Empereur sì, Zito forse, Donnarumma no. I contatti tra Foggia e Salerno sono particolarmente frequenti, le operazioni in piedi numerose e questa mattina la società pugliese ha contattato nuovamente il direttore sportivo Angelo Fabiani. Il motivo? L'affondo finale per il bomber ex Teramo, restio a scendere di categoria dopo aver disputato una buona stagione a Salerno condita da 15 gol e tre assist. La situazione è la seguente:
-Donnarumma ha chiesto a Lotito, Mezzaroma e Fabiani un incontro per il prolungamento del contratto con annesso adeguamento dell'ingaggio, attualmente vicino ai 150mila euro netti.
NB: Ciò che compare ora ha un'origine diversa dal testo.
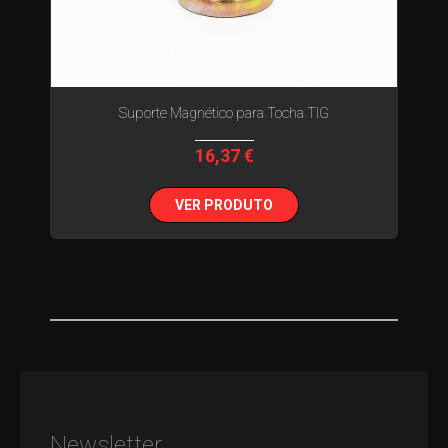
Suporte Magnético para Tocha TIG
16,37 €
VER PRODUTO
Newsletter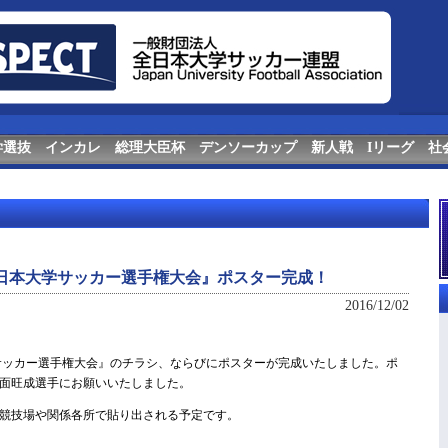
学選抜
インカレ
総理大臣杯
デンソーカップ
新人戦
Iリーグ
社
回全日本大学サッカー選手権大会』ポスター完成！
2016/12/02
大学サッカー選手権大会』のチラシ、ならびにポスターが完成いたしました。ポ
面旺成選手にお願いいたしました。
競技場や関係各所で貼り出される予定です。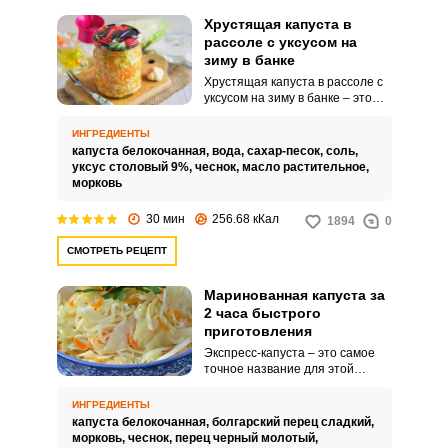
консервации в основном
определяется качеством
Хрустящая капуста в
овощей.
рассоле с уксусом на
зиму в банке
Хрустящая капуста в рассоле с
уксусом на зиму в банке – это
вкусная, хрустящая и сочная
закуска. Рецепт приготовления
ИНГРЕДИЕНТЫ
простой и проверенный.
капуста белокочанная,
вода,
сахар-песок,
соль,
уксус столовый 9%,
чеснок,
масло растительное,
морковь
30 мин
256.68 кКал
1894
0
СМОТРЕТЬ РЕЦЕПТ
Маринованная капуста за
2 часа быстрого
приготовления
Экспресс-капуста – это самое
точное название для этой
закуски, ведь настолько быстро
замариновать овощи, совсем
ИНГРЕДИЕНТЫ
недавно, казалось нереально.
капуста белокочанная,
болгарский перец сладкий,
Это настоящее спасение, когда
морковь,
чеснок,
перец черный молотый,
-la società non ritiene prioritaria la vicenda Donnarumma e vorrebbe rimandare a campionato inoltrato, con la promessa di prolungare fino al 2020 così come fatto con Coda
-il Latina proponeva uno scambio con Corvia, ipotesi immediatamente accantonata dalla società granata. Sullo sfondo anche l'interesse di Cesena, Perugia e Spezia. Smentite, invece, proposte faraoniche del Chievo
-L'offerta più concreta arriva dalla Lega Pro ed è proprio quella del Foggia: triennale da 220mila euro netti più bonus in caso di promozione in serie B. Il calciatore vorrebbe preservare la categoria, ma il procuratore- Sandro Martone- ha ottimi rapporti con la società rossonera e la trattativa prosegue
-no secco della Salernitana, più propensa a cedere Zito
In conferenza stampa, del resto, Donnarumma era stato chiaro: "Non esiste alcun caso, non capisco perchè si è creata questa situazione. Ho un contratto per altri due anni, ho un obiettivo in testa ed è quello di restare. Per ora".